Taken at Old Plank about 1963. Me with my cousins, Blair, Jan and Dale. They seem to be trying to pose for the photographer while I am about to cause trouble with that ball. I was a senior at Northwestern High School in Detroit. Old Plank was 30 minutes outside of Detroit near Wixom. We had 2 acres with a big house and although there was talk of moving there, we didn’t. We went for weekends to get out of the city until 1967, after the riot when the printing business lost the businesses that burned or left. At the same time, a man bought the barn and let his chickens and hogs run lose. Before he and Henry came to blows, they sold him the house.
There were two more photographs taken that same day. I think they were taken in the order shown below. My uncle Henry took the photos and developed them at the print shop that he and Hugh ran at the time – Cleage Printers.
My sister Pearl as the anthropoid, about 1961 at Old Plank.
My family had a tradition of chasing the children around while acting like a monster. My Uncle Louis was the master and didn’t need any sort of mask or costume to send us screaming into the lake at Idlewild. He just twisted up his face and hands and came towards us and that was it.
My uncle Henry got the mask above from somewhere and incorporated that into the scary chases. You had to holler out “Anthropoid, anthropoid, don’t kill me yet!” when he got too close, in order to escape. Aside from putting on the mask for photo ops, I remember once time we put it on, wrapped in a blanket and sat on the lawn toward the road where we hoped to scare drivers passing the house. I don’t remember any wrecks so I guess no harm was done.
By the time my children came along, my cousin Warren used to take them on a bear hunt. I remember one time that he worked it out with another cousin to be out in the woods where he drove and stopped and told the kids, who as I remember were in the back of a pickup with a camper, that they were waiting there to see the bear. The other cousin starting growling and knocking on the truck and finally my cousin drove off, it was dark or almost dark. He said they had a close escape. Later, when we were all inside, the other cousin came around tapping on the windows. The bear!

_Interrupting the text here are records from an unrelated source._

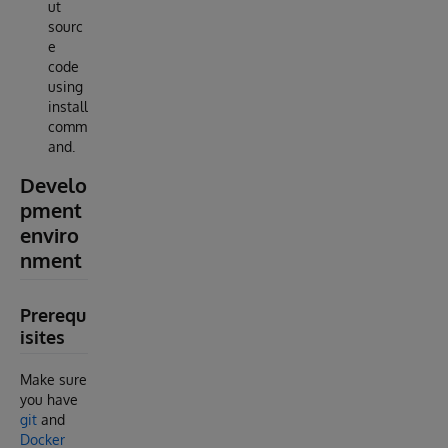
ut
sourc
e
code
using
install
comm
and.
Develo
pment
enviro
nment
Prerequ
isites
Make sure
you have
git
and
Docker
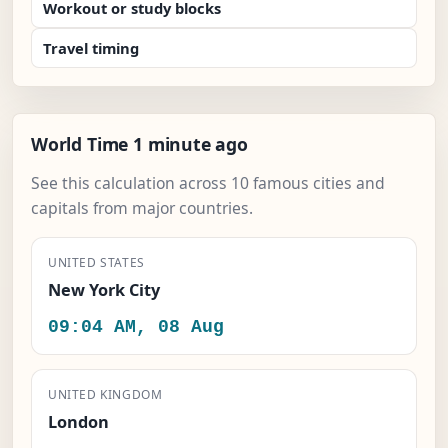
Workout or study blocks
Travel timing
World Time 1 minute ago
See this calculation across 10 famous cities and
capitals from major countries.
UNITED STATES
New York City
09:04 AM, 08 Aug
UNITED KINGDOM
London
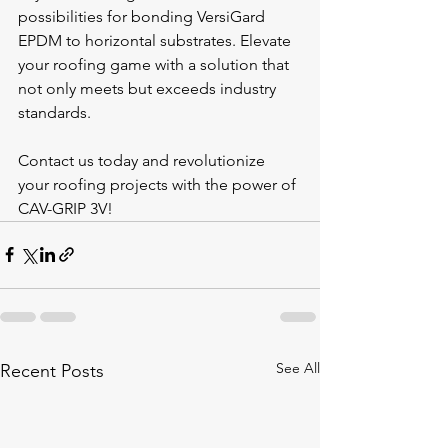
possibilities for bonding VersiGard 
EPDM to horizontal substrates. Elevate 
your roofing game with a solution that 
not only meets but exceeds industry 
standards.
Contact us today and revolutionize 
your roofing projects with the power of 
CAV-GRIP 3V!
See All
Recent Posts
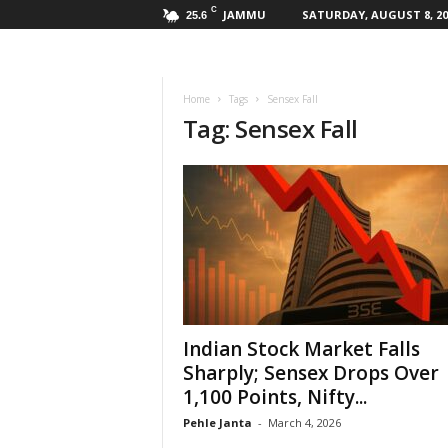
C
JAMMU
SATURDAY, AUGUST 8, 20
25.6
Home
Tags
Sensex Fall
Tag: Sensex Fall
Indian Stock Market Falls
Sharply; Sensex Drops Over
1,100 Points, Nifty...
Pehle Janta
-
March 4, 2026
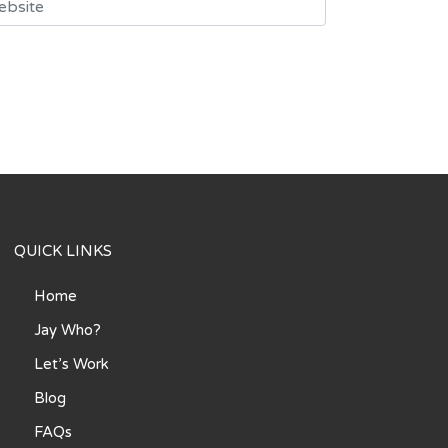
QUICK LINKS
Home
Jay Who?
Let’s Work
Blog
FAQs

Nobody was terrified of the bears or monsters, well maybe my cousin Barbara who did run into the lake, but mostly it was the enjoyable kind of being scared while knowing you are safe.
I was going through some old notebooks where I used to write during the 1990s. There are schedules, poems, story parts and sometimes journal entries. I was happy to find my memories of cars in my life.
Betsy
We didn’t own a car until I was 7. My mother went back to school to get her teaching certification when I was 5. When I was 7, she had her degree and was teaching at the school I attended. She brought a gray Ford. She always bought Fords because her father worked at Fords. My father’s family always bought Chevys. Why, I do not know.

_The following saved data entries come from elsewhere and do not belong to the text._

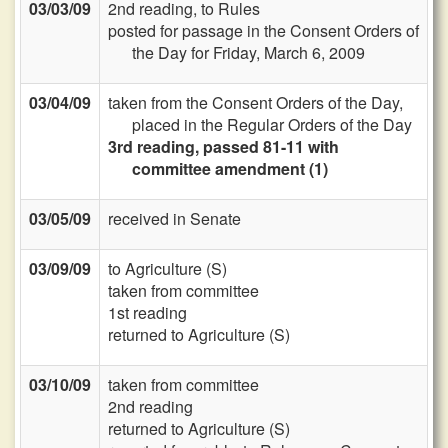
03/03/09
2nd reading, to Rules
posted for passage in the Consent Orders of
the Day for Friday, March 6, 2009
03/04/09
taken from the Consent Orders of the Day,
placed in the Regular Orders of the Day
3rd reading, passed 81-11 with
committee amendment (1)
03/05/09
received in Senate
03/09/09
to Agriculture (S)
taken from committee
1st reading
returned to Agriculture (S)
03/10/09
taken from committee
2nd reading
returned to Agriculture (S)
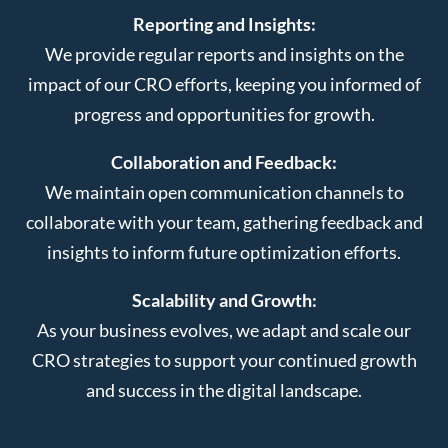
Reporting and Insights:
We provide regular reports and insights on the
impact of our CRO efforts, keeping you informed of
progress and opportunities for growth.
Collaboration and Feedback:
We maintain open communication channels to
collaborate with your team, gathering feedback and
insights to inform future optimization efforts.
Scalability and Growth:
As your business evolves, we adapt and scale our
CRO strategies to support your continued growth
and success in the digital landscape.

We called our light gray car Betsy. Every Saturday we would pick up my mother’s sister and her daughters. The 5 of us would ride across town, usually taking the Blvd, from the West Side to Theodore on the East side to spend the day at my grandparent’s house.
I remember getting a flat tire once on the way home. My mother changed the tire while we ran up and down the sidewalk. I liked the drive down through the exotic crowded flats and houses. All those people outside grilling or sitting on porches. The neighborhoods looked lots more exciting than where we lived in a flat on Calvert. More people, older houses. We passed through areas full of white people up from the south and black bottom, full of black people up from the same south.
Before the car we would catch the bus on Saturdays. Often having to get off and walk because I got bus sick. There was a big bridge over an industrial area, junkyards, railroad tracks… that we had to walk across. My sister Pearl and I ran across, looked over the railing, having a great time. I later learned my mother was scared to death of heights, but she hid it so we wouldn’t be.
My father’s car
Anyway, back to cars. My father didn’t buy a car until after my parents were divorced. How did we get to church on Sunday or over to his mother’s? I can’t believe we walked… I’ll have to ask ( later note: unfortunately I didn’t and now it’s too late.) My father always bought a car with no extras, no clock, no radio. They must have been new.
More Betsy
My mother always got a used car. Her father, who we called Poppy, went with my mother when she decided to trade in Betsy for a newer used car. As we drove into the used car lot, the door flew open. We left with a newer black Ford.
I recall my cousin Barbara getting her thumb or finger closed in the car door. She very calmly said “Aunt Doris, my finger is in the door.” Nobody paid her any attention. She didn’t sound like she had her finger in the door. Then she started crying and Mommy opened the door.
Lizzie
The first car in my life was Lizzie, Poppy’s old Ford. It was black with a running board and awning-striped shades on the windows. We pulled them down when using the car to change when we went swimming at Belle Isle. Poppy didn’t have a garage. The back of his yard was taken up in a large vegetable and flower garden with a winding path and bird feeder. It’s all torn down now and cement block/razor wire surround the whole block now an industrial storage area.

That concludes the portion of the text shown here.